Could Alphabet Deliver A Generative AI Upside Surprise?

Investors seem to be evaluating Microsoft and Alphabet based on their expectations for cloud services growth. Microsoft demonstrated Tuesday the strong connection between ChatGPT and growing customer demand for cloud services.

I am not surprised analysts asked Pichai about how Alphabet will monetize its Generative AI investment. “The topic of how the company will monetize AI came up several times throughout Tuesday’s conference call’s question-and-answer portion with investors and analysts,” CNBC reported.

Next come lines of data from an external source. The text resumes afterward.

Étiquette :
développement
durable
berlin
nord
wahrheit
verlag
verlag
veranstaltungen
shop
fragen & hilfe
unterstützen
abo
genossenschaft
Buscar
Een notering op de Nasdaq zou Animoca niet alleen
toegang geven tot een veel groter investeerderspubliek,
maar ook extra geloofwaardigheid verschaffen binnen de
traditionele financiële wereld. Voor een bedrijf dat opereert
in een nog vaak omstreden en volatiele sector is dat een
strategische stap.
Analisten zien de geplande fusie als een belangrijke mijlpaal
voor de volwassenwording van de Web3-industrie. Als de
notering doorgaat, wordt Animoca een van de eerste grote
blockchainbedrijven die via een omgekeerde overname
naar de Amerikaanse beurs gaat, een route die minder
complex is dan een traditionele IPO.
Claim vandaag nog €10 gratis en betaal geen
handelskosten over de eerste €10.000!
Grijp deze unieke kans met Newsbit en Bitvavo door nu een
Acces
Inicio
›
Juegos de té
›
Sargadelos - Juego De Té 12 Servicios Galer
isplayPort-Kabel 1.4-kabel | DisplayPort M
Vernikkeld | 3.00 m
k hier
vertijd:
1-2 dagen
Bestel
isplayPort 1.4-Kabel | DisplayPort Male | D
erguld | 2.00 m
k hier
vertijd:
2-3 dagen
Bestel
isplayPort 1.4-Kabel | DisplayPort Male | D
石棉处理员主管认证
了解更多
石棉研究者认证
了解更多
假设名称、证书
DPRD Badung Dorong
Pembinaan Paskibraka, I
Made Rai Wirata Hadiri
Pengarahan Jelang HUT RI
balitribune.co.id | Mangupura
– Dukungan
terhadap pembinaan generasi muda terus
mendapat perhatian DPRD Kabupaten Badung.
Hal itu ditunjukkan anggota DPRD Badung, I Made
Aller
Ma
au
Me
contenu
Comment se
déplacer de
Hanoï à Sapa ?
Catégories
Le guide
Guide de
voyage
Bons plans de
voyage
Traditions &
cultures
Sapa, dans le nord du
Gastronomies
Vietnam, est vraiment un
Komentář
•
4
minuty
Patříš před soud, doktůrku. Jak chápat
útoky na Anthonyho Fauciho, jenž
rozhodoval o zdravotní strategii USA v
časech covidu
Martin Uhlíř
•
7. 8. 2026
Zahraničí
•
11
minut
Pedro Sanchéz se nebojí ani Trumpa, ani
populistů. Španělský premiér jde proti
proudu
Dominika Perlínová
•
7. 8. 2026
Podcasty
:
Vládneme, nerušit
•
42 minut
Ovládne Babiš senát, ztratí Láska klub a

Since ChatGPT’s November 2022 launch, Google has released its own chatbot, Bard. Among its other AI experiments is Search Generative Experience — “which lets users see what a generative AI experience would look like when searching for products,” noted CNBC.

Analysts asked Pichai about SGE. Lloyd Walmsley of Deutsche Bank said, “As we just think about the rollout of SGE across a user base. Like, how far along is that? And how do you balance the product rollout and consumer uptake versus monetization in that transition?,” CNBC wrote.

Alphabet’s response was relatively vague. “On the first part of our SG, we are still very early days in terms of how much we have rolled it out. But we have definitely gotten it out to enough people and both geographically across user segments and enough to know that the product is working well,” Pichai responded.

Despite the vagueness, Alphabet revealed some room for hope of monetization in two areas:

  • YouTube. For YouTube advertisers, AI is helping businesses find “their ideal audience for the lowest possible price,” according to Alphabet’s Chief Business Officer Philipp Schindler. “Early tests are delivering 54% more reach at 42% lower cost” — helping “brands like Samsung and Toyota,” Schindler added.
  • Performance Max. This service enables advertisers to access all of their Google Ads inventory from a single campaign — which was recently updated with AI features. ″Those using it achieve like an average over 18% more conversions at a similar cost per action,” according to Pichai, who added per CNBC’s report that 80% of Alphabet advertisers already use at least one AI-powered search feature.

If Alphabet — which seems to be downplaying Generative AI revenue in the near term — can do better than expectations, buying its shares on today’s dip could be a good bet.